Why does Square credit card reader use the headphone jack?!

When I first saw this thing it seemed pretty obvious (wish I’d thought of it) but I don’t get the technical aspect of it using the headphone audio jack instead of the data-port. This just seems so counter-intuitive to me, not to mention ass-backwards. Isn’t the audio jack strictly analog? Does this Square thing have a modem chip in it to modulate/demodulate audio into data? Why would it work this way? It can only work with a smartphone (iPhone or Android) and they all have data-ports, so what’s the deal?

I’ve looked online but haven’t found any technical info on it.

I don’t know this for sure, but I would guess it’s so that it would fit different phones and devices. An Iphone only has two spots, and the only one it has in common with other devices is a headphone jack.

This.
It’s universal - all phones support a standard mic-input headphone jack. The data rate is so low that the phone can do the A/D demodulation in software trivially.

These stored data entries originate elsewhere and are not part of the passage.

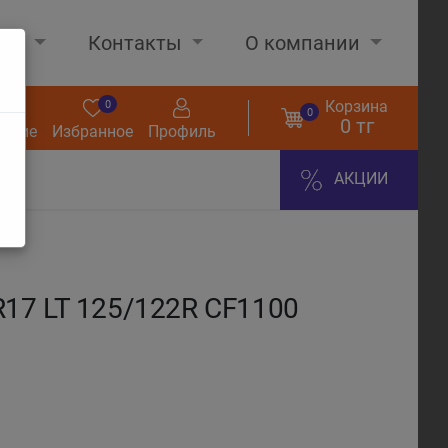
нах
Контакты
О компании
Корзина
0
0
0
0 тг
нение
Избранное
Профиль
АКЦИИ
17 LT 125/122R CF1100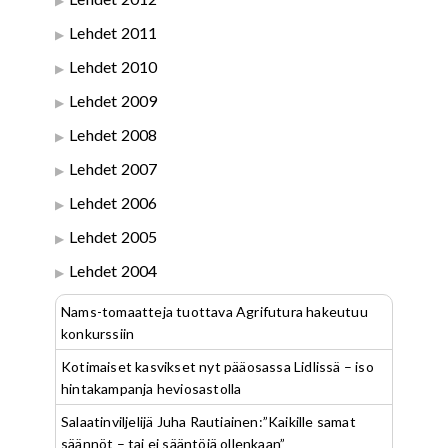
Lehdet 2011
Lehdet 2010
Lehdet 2009
Lehdet 2008
Lehdet 2007
Lehdet 2006
Lehdet 2005
Lehdet 2004
Nams-tomaatteja tuottava Agrifutura hakeutuu
konkurssiin
Kotimaiset kasvikset nyt pääosassa Lidlissä – iso
hintakampanja heviosastolla
Salaatinviljelijä Juha Rautiainen:”Kaikille samat
säännöt – tai ei sääntöjä ollenkaan”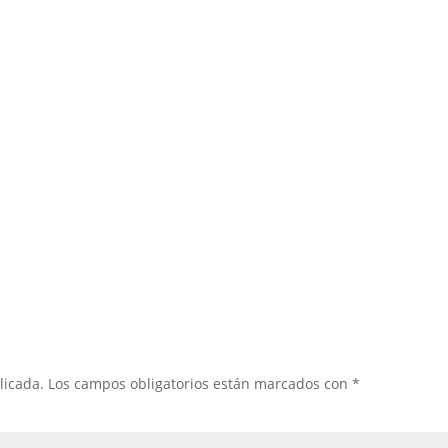
licada.
Los campos obligatorios están marcados con
*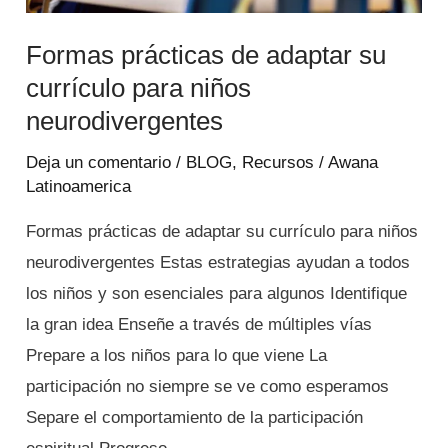
Formas prácticas de adaptar su
currículo para niños
neurodivergentes
Deja un comentario
/
BLOG
,
Recursos
/
Awana
Latinoamerica
Formas prácticas de adaptar su currículo para niños
neurodivergentes Estas estrategias ayudan a todos
los niños y son esenciales para algunos Identifique
la gran idea Enseñe a través de múltiples vías
Prepare a los niños para lo que viene La
participación no siempre se ve como esperamos
Separe el comportamiento de la participación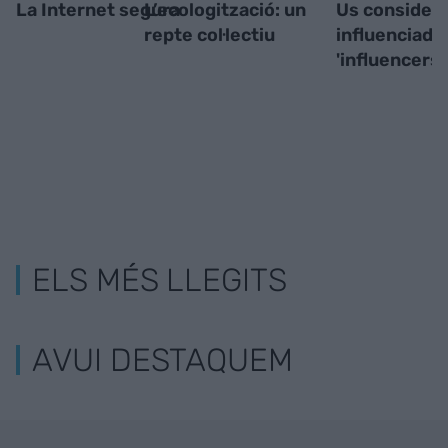
La Internet segura
L’ecologització: un
Us consider
repte col·lectiu
influenciado
'influencers'
ELS MÉS LLEGITS
AVUI DESTAQUEM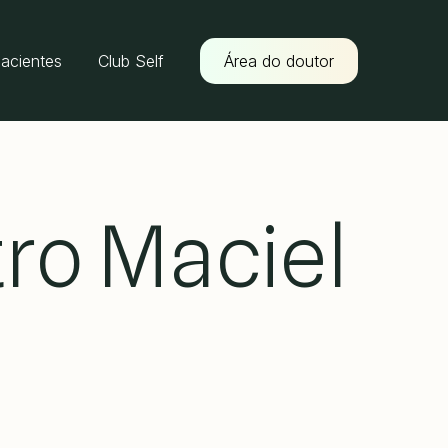
pacientes
Club Self
Área do doutor
tro Maciel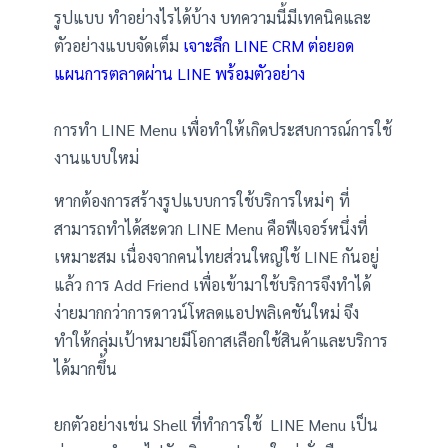
รูปแบบ ทำอย่างไรได้บ้าง บทความนี้มีเทคนิคและ
ตัวอย่างแบบจัดเต็ม
เจาะลึก LINE CRM ต่อยอด
แผนการตลาดผ่าน LINE พร้อมตัวอย่าง
การทำ LINE Menu เพื่อทำให้เกิดประสบการณ์การใช้
งานแบบใหม่
หากต้องการสร้างรูปแบบการใช้บริการใหม่ๆ ที่
สามารถทำได้สะดวก LINE Menu คือฟีเจอร์หนึ่งที่
เหมาะสม เนื่องจากคนไทยส่วนใหญ่ใช้ LINE กันอยู่
แล้ว การ Add Friend เพื่อเข้ามาใช้บริการจึงทำได้
ง่ายมากกว่าการดาวน์โหลดแอปพลิเคชันใหม่ จึง
ทำให้กลุ่มเป้าหมายมีโอกาสเลือกใช้สินค้าและบริการ
ได้มากขึ้น
ยกตัวอย่างเช่น Shell ที่ทำการใช้ LINE Menu เป็น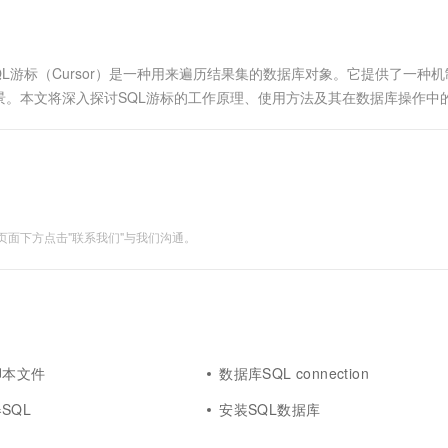
L游标（Cursor）是一种用来遍历结果集的数据库对象。它提供了一种
。本文将深入探讨SQL游标的工作原理、使用方法及其在数据库操作中
面下方点击"联系我们"与我们沟通。
脚本文件
数据库SQL connection
SQL
安装SQL数据库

Isn’t the strip on a creditcard analog? It looks like the same general technology as a cassette tape to me. If so it would seem to be less expensive to get a analog reader only then have an analog to digital converter onboard, especially when there is already an a to d converter in the iDevice.

On the iOS platform, a developer needs to pay a licensing fee to Apple in order to sell hardware that interfaces with the Dock Connector (which only exists on Apple hardware).

By using the headphone jack, Square is able to avoid this expense and produce a single product that will work both on iOS devices, on Android devices, and on other platforms.

Also, the headphone jack is fairly universal and unlikely to change in the future. Anyone who knows Apple well knows that they have a tendency to implement new hardware without very much warning.

The headphone jack may also be better-suited to powering the reader. Headphone jacks are meant to power external devices - my headphones don’t have a battery in them, after all. I’m not sure the same is true of the dock connector.

No, credit card magstripes are digital. (The fact that the medium is magnetic tape is irrelevant.)

Headphone jacks (for audio) do not provide power. Your headphone does not need power to generate sounds if it’s a dynamic output device. If you fed power to such a device, it would blow up, not with a bang, but with a whimper.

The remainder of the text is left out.